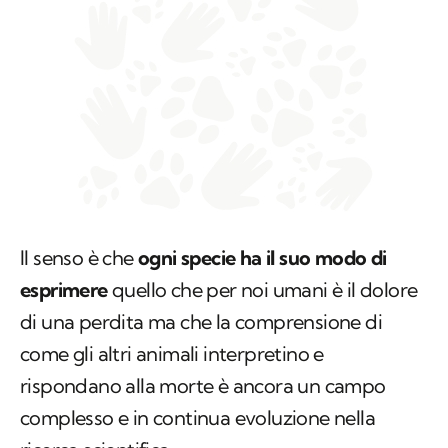
Il senso è che
ogni specie ha il suo modo di
esprimere
quello che per noi umani è il dolore
di una perdita ma che la comprensione di
come gli altri animali interpretino e
rispondano alla morte è ancora un campo
complesso e in continua evoluzione nella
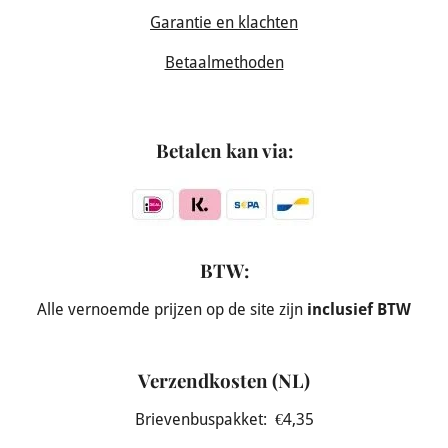
Garantie en klachten
Betaalmethoden
Betalen kan via:
BTW:
Alle vernoemde prijzen op de site zijn
inclusief BTW
Verzendkosten (NL)
Brievenbuspakket: €4,35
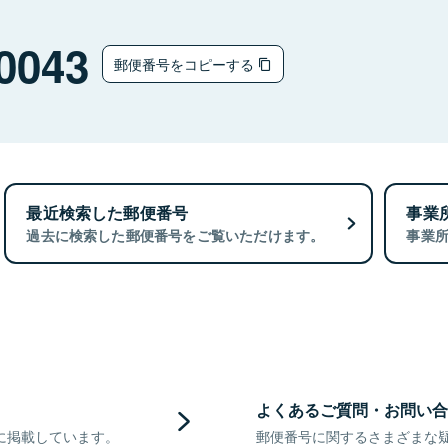
0043
郵便番号をコピーする
最近検索した郵便番号
事業
過去に検索した郵便番号をご覧いただけます。
事業
よくあるご質問・お問い合
に掲載しています。
郵便番号に関するさまざまな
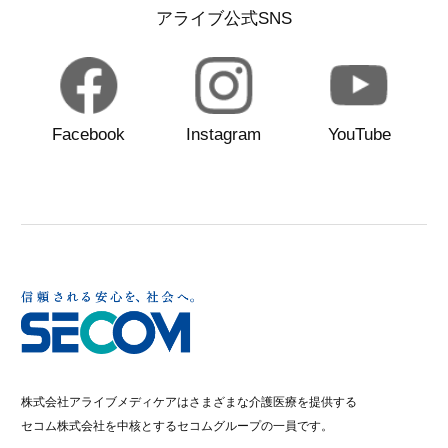
アライブ公式SNS
Facebook
Instagram
YouTube
株式会社アライブメディケアはさまざまな介護医療を提供する
セコム株式会社を中核とするセコムグループの一員です。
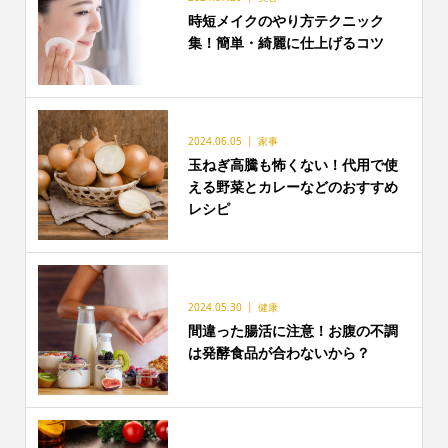
時短メイクのやり方テクニック
集！簡単・綺麗に仕上げるコツ
2024.06.05
家事
玉ねぎ高騰も怖くない！代用で使
える野菜とカレーなどのおすすめ
レシピ
2024.05.30
健康
間違った腸活に注意！お腹の不調
は発酵食品が合わないから？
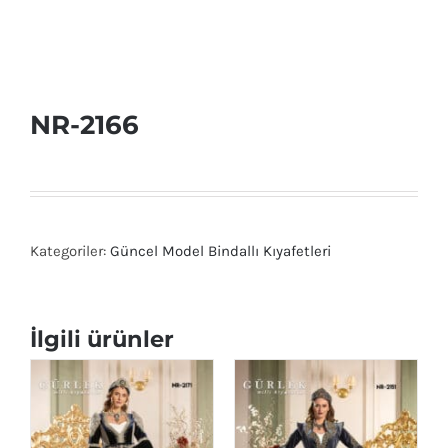
NR-2166
Kategoriler:
Güncel Model Bindallı Kıyafetleri
İlgili ürünler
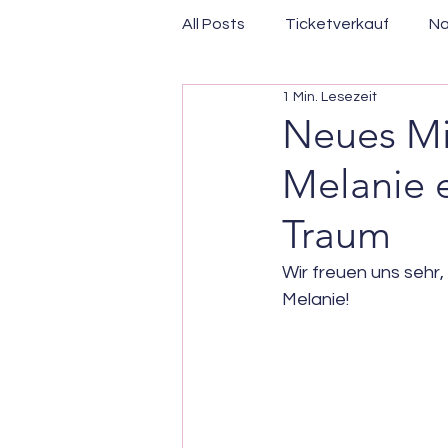
All Posts
Ticketverkauf
Na
1 Min. Lesezeit
Neues Mit
Melanie e
Traum
Wir freuen uns sehr,
Melanie!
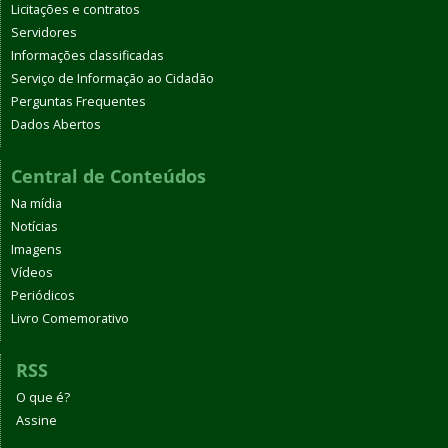
Licitações e contratos
Servidores
Informações classificadas
Serviço de Informação ao Cidadão
Perguntas Frequentes
Dados Abertos
Central de Conteúdos
Na mídia
Notícias
Imagens
Vídeos
Periódicos
Livro Comemorativo
RSS
O que é?
Assine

-*-

• _What you need to do_: Please print each of the records word for word, keeping the pictures out.

• _Completed exercise_:
Il senso è che
ogni specie ha il suo modo di
esprimere
quello che per noi umani è il dolore
di una perdita ma che la comprensione di
come gli altri animali interpretino e
rispondano alla morte è ancora un campo
complesso e in continua evoluzione nella
Garantie en klachten
Betaalmethoden
Betalen kan via:
BTW:
Alle vernoemde prijzen op de site zijn
inclusief BTW
Verzendkosten (NL)
Brievenbuspakket: €4,35
0043
郵便番号をコピーする
最近検索した郵便番号
事業
過去に検索した郵便番号をご覧いただけます。
事業
よくあるご質問・お問い合
に掲載しています。
郵便番号に関するさまざまな
アライブ公式SNS
Facebook
Instagram
YouTube
株式会社アライブメディケアはさまざまな介護医療を提供する
セコム株式会社を中核とするセコムグループの一員です。
時短メイクのやり方テクニック
集！簡単・綺麗に仕上げるコツ
2024.06.05
家事
玉ねぎ高騰も怖くない！代用で使
える野菜とカレーなどのおすすめ
レシピ
2024.05.30
健康
間違った腸活に注意！お腹の不調
は発酵食品が合わないから？
NR-2166
Kategoriler:
Güncel Model Bindallı Kıyafetleri
İlgili ürünler
All Posts
Ticketverkauf
Na
1 Min. Lesezeit
Neues Mit
Melanie e
Traum
Wir freuen uns sehr,
Melanie!
Licitações e contratos
Servidores
Informações classificadas
Serviço de Informação ao Cidadão
Perguntas Frequentes
Dados Abertos
Central de Conteúdos
Na mídia
Notícias
Imagens
Vídeos
Periódicos
Livro Comemorativo
RSS
O que é?
Assine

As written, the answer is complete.